| TASK BRIEF |
Your task is to copy the lines of the data below from the line holding "info:eu-repo/semantics/article." through the line holding "uproszczeń i klisz, choć czytać się daje.", inclusive, exactly and with nothing added.

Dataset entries
··········
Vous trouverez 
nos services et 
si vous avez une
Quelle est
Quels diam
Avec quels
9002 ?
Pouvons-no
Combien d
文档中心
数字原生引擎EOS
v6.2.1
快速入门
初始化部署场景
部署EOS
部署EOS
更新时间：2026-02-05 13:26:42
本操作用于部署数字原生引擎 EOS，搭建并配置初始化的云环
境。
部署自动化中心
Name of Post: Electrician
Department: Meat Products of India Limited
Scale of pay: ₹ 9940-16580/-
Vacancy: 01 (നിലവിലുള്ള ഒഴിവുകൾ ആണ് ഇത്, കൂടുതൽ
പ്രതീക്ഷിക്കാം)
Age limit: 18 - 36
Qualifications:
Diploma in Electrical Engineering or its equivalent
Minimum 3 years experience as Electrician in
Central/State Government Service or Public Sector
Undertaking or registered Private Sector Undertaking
··········
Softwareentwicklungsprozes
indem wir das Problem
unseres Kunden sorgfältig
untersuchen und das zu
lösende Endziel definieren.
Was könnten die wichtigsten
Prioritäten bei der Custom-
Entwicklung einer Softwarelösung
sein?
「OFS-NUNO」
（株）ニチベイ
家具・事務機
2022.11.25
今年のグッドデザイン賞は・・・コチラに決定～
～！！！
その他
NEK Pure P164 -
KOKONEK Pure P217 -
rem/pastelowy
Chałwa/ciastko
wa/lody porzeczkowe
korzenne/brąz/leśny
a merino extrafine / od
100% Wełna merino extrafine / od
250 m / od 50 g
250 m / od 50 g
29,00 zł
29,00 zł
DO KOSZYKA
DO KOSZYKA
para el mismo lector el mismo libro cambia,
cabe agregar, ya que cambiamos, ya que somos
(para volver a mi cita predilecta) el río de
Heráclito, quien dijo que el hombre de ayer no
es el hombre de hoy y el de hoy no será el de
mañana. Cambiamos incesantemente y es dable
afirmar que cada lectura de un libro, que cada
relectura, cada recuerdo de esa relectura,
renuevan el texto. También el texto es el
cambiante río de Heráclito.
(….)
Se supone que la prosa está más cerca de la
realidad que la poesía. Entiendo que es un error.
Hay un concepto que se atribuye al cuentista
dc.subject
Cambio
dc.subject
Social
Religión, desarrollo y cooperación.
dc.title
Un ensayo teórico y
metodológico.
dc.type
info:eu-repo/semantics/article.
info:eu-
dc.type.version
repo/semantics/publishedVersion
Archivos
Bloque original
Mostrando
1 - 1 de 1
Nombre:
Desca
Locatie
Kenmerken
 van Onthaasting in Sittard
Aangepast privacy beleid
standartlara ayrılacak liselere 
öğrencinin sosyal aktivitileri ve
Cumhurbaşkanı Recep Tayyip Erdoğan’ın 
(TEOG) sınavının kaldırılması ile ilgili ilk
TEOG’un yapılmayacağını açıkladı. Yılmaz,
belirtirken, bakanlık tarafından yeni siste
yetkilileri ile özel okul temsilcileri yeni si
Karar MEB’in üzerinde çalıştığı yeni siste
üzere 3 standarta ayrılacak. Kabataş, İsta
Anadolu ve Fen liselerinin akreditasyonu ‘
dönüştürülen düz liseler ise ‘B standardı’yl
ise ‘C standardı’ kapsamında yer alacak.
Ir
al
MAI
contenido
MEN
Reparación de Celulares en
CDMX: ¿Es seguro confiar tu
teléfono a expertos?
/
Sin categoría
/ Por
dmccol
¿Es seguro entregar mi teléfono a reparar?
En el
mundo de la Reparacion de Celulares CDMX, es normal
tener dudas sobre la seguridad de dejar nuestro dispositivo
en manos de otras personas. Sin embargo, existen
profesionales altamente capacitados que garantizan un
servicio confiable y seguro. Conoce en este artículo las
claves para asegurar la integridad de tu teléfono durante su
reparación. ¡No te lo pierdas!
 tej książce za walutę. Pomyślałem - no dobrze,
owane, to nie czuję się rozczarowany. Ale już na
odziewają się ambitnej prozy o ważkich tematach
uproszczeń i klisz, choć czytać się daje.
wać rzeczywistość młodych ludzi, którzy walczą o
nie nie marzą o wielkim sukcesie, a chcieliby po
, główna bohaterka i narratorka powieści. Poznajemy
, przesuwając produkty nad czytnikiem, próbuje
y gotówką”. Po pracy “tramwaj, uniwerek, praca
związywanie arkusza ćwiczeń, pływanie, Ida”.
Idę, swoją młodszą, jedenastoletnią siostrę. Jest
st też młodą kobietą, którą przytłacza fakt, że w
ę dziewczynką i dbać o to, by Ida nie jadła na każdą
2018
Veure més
··········
| RESPONSE |
info:eu-repo/semantics/article.
info:eu-
dc.type.version
repo/semantics/publishedVersion
Archivos
Bloque original
Mostrando
1 - 1 de 1
Nombre:
Desca
Locatie
Kenmerken
 van Onthaasting in Sittard
Aangepast privacy beleid
standartlara ayrılacak liselere 
öğrencinin sosyal aktivitileri ve
Cumhurbaşkanı Recep Tayyip Erdoğan’ın 
(TEOG) sınavının kaldırılması ile ilgili ilk
TEOG’un yapılmayacağını açıkladı. Yılmaz,
belirtirken, bakanlık tarafından yeni siste
yetkilileri ile özel okul temsilcileri yeni si
Karar MEB’in üzerinde çalıştığı yeni siste
üzere 3 standarta ayrılacak. Kabataş, İsta
Anadolu ve Fen liselerinin akreditasyonu ‘
dönüştürülen düz liseler ise ‘B standardı’yl
ise ‘C standardı’ kapsamında yer alacak.
Ir
al
MAI
contenido
MEN
Reparación de Celulares en
CDMX: ¿Es seguro confiar tu
teléfono a expertos?
/
Sin categoría
/ Por
dmccol
¿Es seguro entregar mi teléfono a reparar?
En el
mundo de la Reparacion de Celulares CDMX, es normal
tener dudas sobre la seguridad de dejar nuestro dispositivo
en manos de otras personas. Sin embargo, existen
profesionales altamente capacitados que garantizan un
servicio confiable y seguro. Conoce en este artículo las
claves para asegurar la integridad de tu teléfono durante su
reparación. ¡No te lo pierdas!
 tej książce za walutę. Pomyślałem - no dobrze,
owane, to nie czuję się rozczarowany. Ale już na
odziewają się ambitnej prozy o ważkich tematach
uproszczeń i klisz, choć czytać się daje.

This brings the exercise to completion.